1. A cable (100) comprising:

at least one twisted pair of conductors (102), wherein the at least one twisted pair of conductors (102) has a pair lay length and a pair impedance, wherein the at least one twisted pair of conductors (102) has a frequency ratio between 4.77-12.25, wherein the frequency ratio is ratio of the pair impedance to the pair lay length; and

a sheath (110) encapsulating the at least one twisted pair of conductors (102), wherein the cable (100) can operate between 0.1 MHz to 20 MHz.

2. The cable (100) as claimed in claim 1, wherein the cable (100) is a Single-Pair Ethernet cable.

3. The cable (100) as claimed in claim 1, wherein the cable (100) further comprising an insulation layer (104).

4. The cable (100) as claimed in claim 1, wherein the insulation layer (104) at least partially covers each conductor of the at least one twisted pair of conductors (102).

5. The cable (100) as claimed in claim 1, wherein the cable (100) further comprising an insulation layer (104) at least partially covering each conductor of the at least one twisted pair of conductors (102).

6. The cable (100) as claimed in claim 1, wherein the insulation layer (104) has at least one solid insulation layer and a foam insulation layer.

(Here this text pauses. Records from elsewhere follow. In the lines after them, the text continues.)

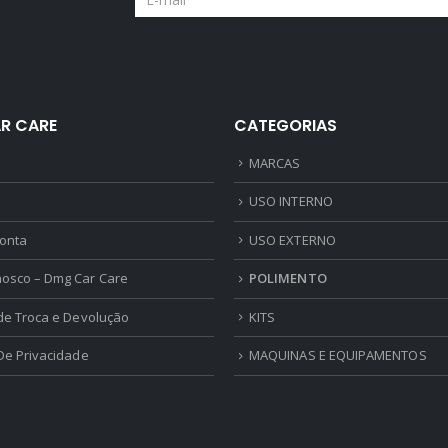
R CARE
CATEGORIAS
MARCAS
USO INTERNO
onta
USO EXTERNO
nosco – Dmg Car Care
POLIMENTO
 de Troca e Devolução
KITS
 De Privacidade
MAQUINAS E EQUIPAMENTOS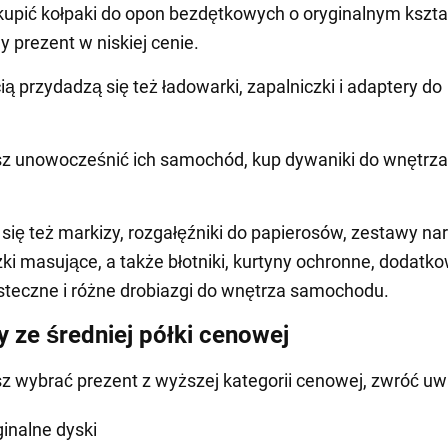
kupić kołpaki do opon bezdętkowych o oryginalnym kształc
y prezent w niskiej cenie.
ą przydadzą się też ładowarki, zapalniczki i adaptery do
sz unowocześnić ich samochód, kup dywaniki do wnętrza
.
się też markizy, rozgałęźniki do papierosów, zestawy na
ki masujące, a także błotniki, kurtyny ochronne, dodatk
steczne i różne drobiazgi do wnętrza samochodu.
y ze średniej półki cenowej
sz wybrać prezent z wyższej kategorii cenowej, zwróć uw
ginalne dyski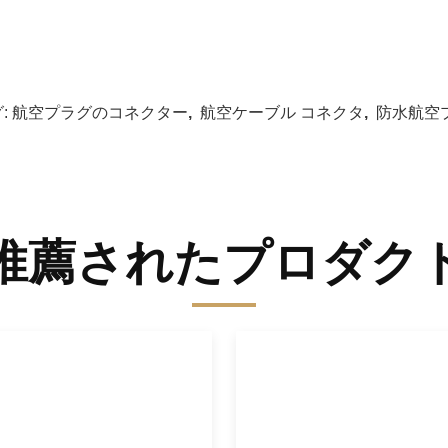
:
航空プラグのコネクター
,
航空ケーブル コネクタ
,
防水航空
推薦されたプロダク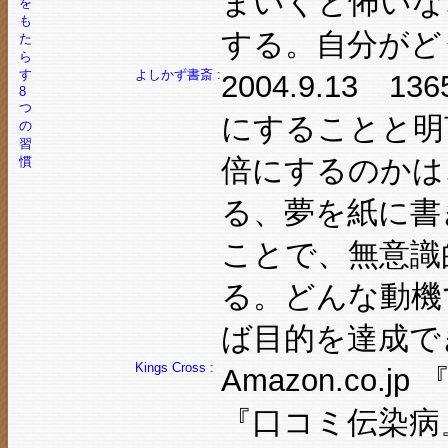
まいくと怖いな
する。自分がど
よしかず書斎 :
2004.9.13
にすることと明
倍にするのかは
る、夢を紙に書
ことで、無意識
る。どんな動機
ば目的を達成で
Kings Cross :
Amazon.co
『口コミ伝染病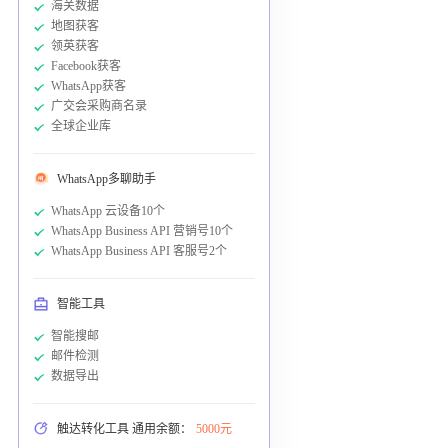
海关数据
地图获客
领英获客
Facebook获客
WhatsApp获客
广交会采购商名录
全球企业库
WhatsApp多聊助手
WhatsApp 云设备10个
WhatsApp Business API 营销号10个
WhatsApp Business API 客服号2个
智能工具
智能搜邮
邮件检测
数据导出
触达转化工具 通用余额：
5000元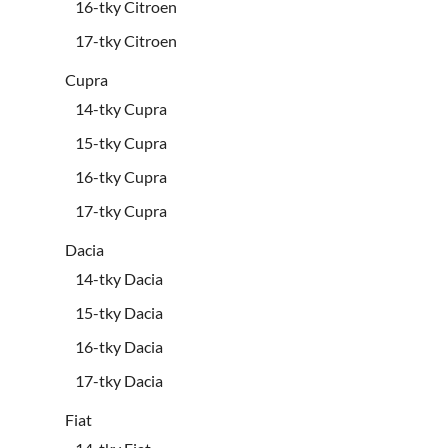
16-tky Citroen
17-tky Citroen
Cupra
14-tky Cupra
15-tky Cupra
16-tky Cupra
17-tky Cupra
Dacia
14-tky Dacia
15-tky Dacia
16-tky Dacia
17-tky Dacia
Fiat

7. The cable (100) as claimed in claim 1, wherein the cable (100) further comprising an insulation layer (104) at least partially covering each conductor of the at least one twisted pair of conductors (102).

8. The cable (100) as claimed in claim 7, wherein the insulation layer (104) has at least one layer of polyolefin.

9. The cable (100) as claimed in claim 1, wherein the cable (100) further comprising a first metal layer (106) at least partially covering the at least one twisted pair of conductors (102).

10. The cable (100) as claimed in claim 6, wherein the cable (100) further comprising a second metal layer (108) at least partially covering the first metal layer (106).

11. The cable (100) as claimed in claim 10, wherein the second metal layer (108) does not fully cover the first metal layer (106).

12. The cable (100) as claimed in claim 1, wherein the at least one twisted pair of conductors (102) are twisted.

13. The cable (100) as claimed in claim 1, wherein length of conductor is 105-115% of cable length.

14. The cable (100) as claimed in claim 1, wherein the cable (100) has an impedance greater than or equal to 80 Ω.

15. The cable (100) as claimed in claim 1, wherein the frequency ratio is greater than equal to 4.77

16. The cable (100) as claimed in claim 1, wherein the cable (100) is an Outer Foil Shield/Unshielded Twisted Pair (F/UTP) cable (100).

17. The cable (100) as claimed in claim 1, wherein cross-sectional diameter of the at least one twisted pair of conductors (102) is in range of 18 AWG to 24 AWG.

18. The cable (100) as claimed in claim 1, wherein the sheath (110) is a low smoke zero halogen jacket (LSZH).

19. The cable (100) as claimed in claim 1, wherein the pair lay length of the at least one twisted pair of conductors (102) is between 8 mm to 18 mm.

20. The cable (100) as claimed in claim 1, wherein the twisting of the at least one twisted pair of conductors (102) increases the length of the at least one twisted pair of conductors (102) between 5% to 15%.